It was a beautiful sunny post-summer Sunday. September 22, 1974 to be exact. Having just finished my senior year at Linden High School, followed by a summer of “workin’ in Daddy’s garage,” then moving into a Rahway apartment with my sister, sliding right into my first semester at F.I.T. as a photography major … it was a welcome respite.

I drove my green 1965 Ford Fairlane 500, which I bought from my brother for $500.00, up the Garden State Parkway. Tunes blasting on my trusty old 8-track. I was bound for Kean College in Union, NJ. Formerly known as Newark State College. No. I wasn’t looking for early admissions. I was on my way to see those “E Street Boys”

I couldn’t tell you who was with me. Those memories have long faded. Could have been my friend Bill Knudsen, he was the keyboard player in “Havalena,” a band I roadied for in high school. Or it could have been my friend Lisa from Rahway. All I know is … there was me and my trusty Pentax 35mm, a few lenses & rolls of Tri-X … anyone or anything else was icing on the proverbial cake.

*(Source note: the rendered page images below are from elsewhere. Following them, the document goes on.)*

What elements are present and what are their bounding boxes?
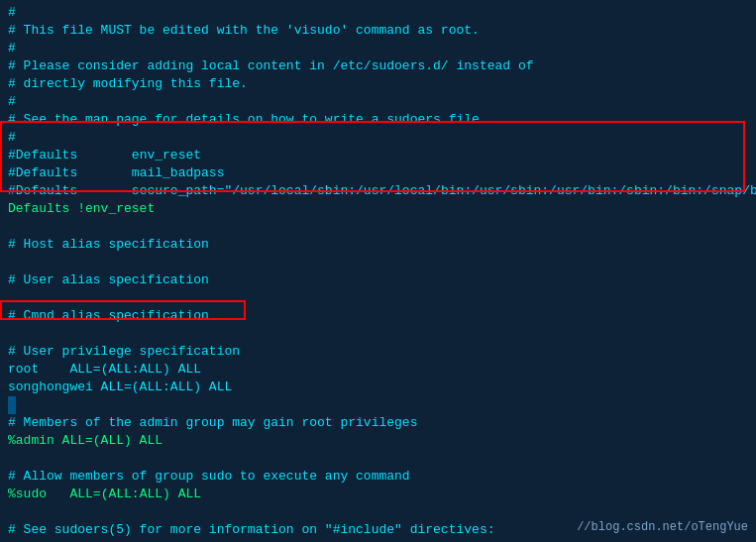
editor-line: # Allow members of group sudo to execute…: [8, 468, 748, 486]
editor-line: %sudo ALL=(ALL:ALL) ALL: [8, 486, 748, 503]
editor-line: # User alias specification: [8, 271, 748, 289]
watermark: //blog.csdn.net/oTengYue: [577, 520, 748, 534]
editor-line: [8, 325, 748, 343]
editor-line: root ALL=(ALL:ALL) ALL: [8, 361, 748, 379]
editor-line: [8, 450, 748, 468]
editor-line: [8, 254, 748, 271]
editor-line: [8, 396, 16, 414]
editor-line: #Defaults mail_badpass: [8, 164, 748, 182]
editor-line: # See the man page for details on how to…: [8, 111, 748, 129]
editor-line: #Defaults secure_path="/usr/local/sbin:/…: [8, 182, 748, 200]
editor-line: #Defaults env_reset: [8, 147, 748, 164]
editor-line: # Members of the admin group may gain ro…: [8, 414, 748, 432]
editor-line: # Please consider adding local content i…: [8, 57, 748, 75]
editor-line: # Cmnd alias specification: [8, 307, 748, 325]
editor-line: # directly modifying this file.: [8, 75, 748, 93]
editor-line: songhongwei ALL=(ALL:ALL) ALL: [8, 379, 748, 396]
editor-line: #: [8, 129, 748, 147]
editor-line: #: [8, 93, 748, 111]
editor-line: #: [8, 4, 748, 22]
lines-container: ## This file MUST be edited with the 'vi…: [8, 4, 748, 542]
editor-line: [8, 218, 748, 236]
editor-line: #: [8, 40, 748, 57]
editor-container: ## This file MUST be edited with the 'vi…: [0, 0, 756, 542]
editor-line: Defaults !env_reset: [8, 200, 748, 218]
editor-line: # This file MUST be edited with the 'vis…: [8, 22, 748, 40]
editor-line: # Host alias specification: [8, 236, 748, 254]
editor-line: [8, 289, 748, 307]
editor-line: # User privilege specification: [8, 343, 748, 361]
editor-line: %admin ALL=(ALL) ALL: [8, 432, 748, 450]
editor-line: [8, 503, 748, 521]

This show was pre “Born To Run.” Bruce and an early iteration of the E-Street band with Max Weinberg replacing Ernest “Boom” Carter on drums, and Roy Bittan replacing David Sancious playing keys. I had seen the Boom Carter, David Sancious version of the band just a few weeks earlier at the Schafer Festival at Wollman Skating Rink. This band was t-i-g-h-t! There was that jazzy Van Morrison “thing” they had going on, combine that with Bruce’s story telling and theatrics, Clarence’s horn playing, Sancious’ keys and it was just paradise on a warm summer night. Sunday in the park with Bruce … what could be better? Seeing Bruce a few weeks later with what were now the bones of the new rock & roll E Street Band. A little bit of history on a warm summer afternoon!

I had already seen Bruce before with the Boom Carter/Sancious lineup. And in the course of the next several years, between the “Wild & The Innocent,” “Born To Run,” “Darkness,” “The River,” and the muscle bound “Born in the USA” tours I’d see Bruce & the E Streeters 15-20 times more. From venues as intimate as the Red Bank Theatre to stadiums as large as Brendan Byrne Arena & the Philadelphia Spectrum.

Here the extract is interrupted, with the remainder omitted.